What causes a business to fail?

Information provided by Kidwells Accountancy on our website is for informational purposes only. For bespoke advice, call 01432 278 179 or email info@kidwellsaccountancy.co.uk to learn more about what is best for your business.

There is always a risk in running a business. Over half of business start-ups fail within their first three years.  So, what can you do to keep your business afloat?  

Insufficient Cash Flow 

Many new businesses fail because there isn’t a contingency to keep them going. A slowing of cash flow can happen at any time due to bills, client payment delays or credit problems. Even if your business is doing well, it’s essential to keep enough cash aside to cover expenses such as payroll, inventory, production, taxes, and other essential costs.  

Debt 

As with keeping cash flow up it is essential to keep debt down as one affects the other. Borrowing money to fund your start-up is likely to increase the risk of your business failing; one month of poor profits could be all it takes to cause your debt repayments to exceed your overall income. 

Knowledge of business practices 

A good business practice plan is essential. It can help your business to become more competitive, increase sales and revenue, improve your employees’ skills, reduce costs, and more.  

Ensure you have a thorough understanding of business processes and procedures. Some things are easy to get wrong, too – entering a contract without being fully aware of the contractual obligations is a common, but what could be a costly, mistake.  

Price Correctly 

When you are in competition with other businesses it could be a risky venture to lower your prices to gain customers. Your business may grow but your profit margin will drop. Ultimately, it could affect the quality of your products or services. 

Competition 

New businesses are created daily. Competition isn’t always a bad thing; it challenges you to improve your business. Don’t ignore other businesses whether they’re new or old and be prepared to make changes. Focus on retaining your present customers who will ensure your business remains unaffected even if competition increases.  

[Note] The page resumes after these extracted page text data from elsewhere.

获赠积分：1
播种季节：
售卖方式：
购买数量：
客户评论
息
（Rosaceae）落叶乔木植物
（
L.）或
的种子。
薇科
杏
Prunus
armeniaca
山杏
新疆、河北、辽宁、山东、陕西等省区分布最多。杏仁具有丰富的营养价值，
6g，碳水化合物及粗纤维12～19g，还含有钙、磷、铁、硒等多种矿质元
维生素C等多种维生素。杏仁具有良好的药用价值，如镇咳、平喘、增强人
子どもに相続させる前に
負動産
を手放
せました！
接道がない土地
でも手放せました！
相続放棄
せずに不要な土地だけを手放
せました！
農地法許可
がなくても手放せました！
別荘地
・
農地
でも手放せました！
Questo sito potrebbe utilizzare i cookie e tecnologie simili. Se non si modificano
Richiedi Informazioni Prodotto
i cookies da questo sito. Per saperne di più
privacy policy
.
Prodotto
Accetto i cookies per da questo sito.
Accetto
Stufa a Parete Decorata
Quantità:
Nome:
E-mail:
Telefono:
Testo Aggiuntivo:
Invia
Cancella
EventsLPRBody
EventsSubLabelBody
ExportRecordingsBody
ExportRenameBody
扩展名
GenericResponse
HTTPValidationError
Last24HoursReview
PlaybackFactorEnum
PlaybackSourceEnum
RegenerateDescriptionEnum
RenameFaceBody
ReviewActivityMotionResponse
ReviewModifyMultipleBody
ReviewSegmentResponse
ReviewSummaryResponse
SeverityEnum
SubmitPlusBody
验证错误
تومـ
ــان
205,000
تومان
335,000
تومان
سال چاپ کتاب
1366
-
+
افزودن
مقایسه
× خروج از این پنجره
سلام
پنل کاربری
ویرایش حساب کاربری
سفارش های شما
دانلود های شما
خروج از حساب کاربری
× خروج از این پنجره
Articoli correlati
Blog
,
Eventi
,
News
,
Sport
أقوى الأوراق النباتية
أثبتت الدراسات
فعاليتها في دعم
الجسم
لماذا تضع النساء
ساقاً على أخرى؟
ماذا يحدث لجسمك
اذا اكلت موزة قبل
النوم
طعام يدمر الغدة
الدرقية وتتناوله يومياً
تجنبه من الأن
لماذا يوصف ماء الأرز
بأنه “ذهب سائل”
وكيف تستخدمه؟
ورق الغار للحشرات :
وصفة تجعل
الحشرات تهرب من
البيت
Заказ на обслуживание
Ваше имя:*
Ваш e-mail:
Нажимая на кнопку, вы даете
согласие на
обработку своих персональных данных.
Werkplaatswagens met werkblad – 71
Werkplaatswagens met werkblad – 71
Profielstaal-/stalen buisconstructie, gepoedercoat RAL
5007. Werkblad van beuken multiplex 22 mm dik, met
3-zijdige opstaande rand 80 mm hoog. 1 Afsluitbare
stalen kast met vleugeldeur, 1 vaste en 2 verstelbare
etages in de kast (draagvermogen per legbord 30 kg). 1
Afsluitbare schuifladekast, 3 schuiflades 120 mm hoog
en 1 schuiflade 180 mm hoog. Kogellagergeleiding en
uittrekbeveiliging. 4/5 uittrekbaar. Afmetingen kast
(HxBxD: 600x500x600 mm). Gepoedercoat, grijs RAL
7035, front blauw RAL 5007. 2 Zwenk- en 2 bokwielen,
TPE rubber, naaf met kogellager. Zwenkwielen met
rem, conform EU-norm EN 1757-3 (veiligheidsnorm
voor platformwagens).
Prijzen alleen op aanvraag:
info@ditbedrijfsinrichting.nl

Relying on a few clients or customers 

If you rely on only a small number of clients or customers for most of your profit you face a risk if they choose to go to a competitor. If this is the case, you need to ensure the retention of these important customers and focus on acquiring new ones to provide income should you lose a big client.  

Lack of customer knowledge 

Know your customers and what they want because they can help you get more leads and more business. Providing a good service results in strong customer relationships and new sales through positive word-of-mouth recommendations.   

Poor Accounting 

Unless your business is accounting it is usually not the most favourite task of a business owner. Budget planning is essential for any business whatever the size. If the accounts are not up to date and correct, how do you know your business is financially sound? For peace of mind, it would be worth getting help and advice from an accountant on start-ups and further down the line. 

If you fail to keep track of your company’s expenses, even a small downturn in profits could be enough to put the business into insolvency. 

For help and advice on setting up your business contact the team on 01432 278 179.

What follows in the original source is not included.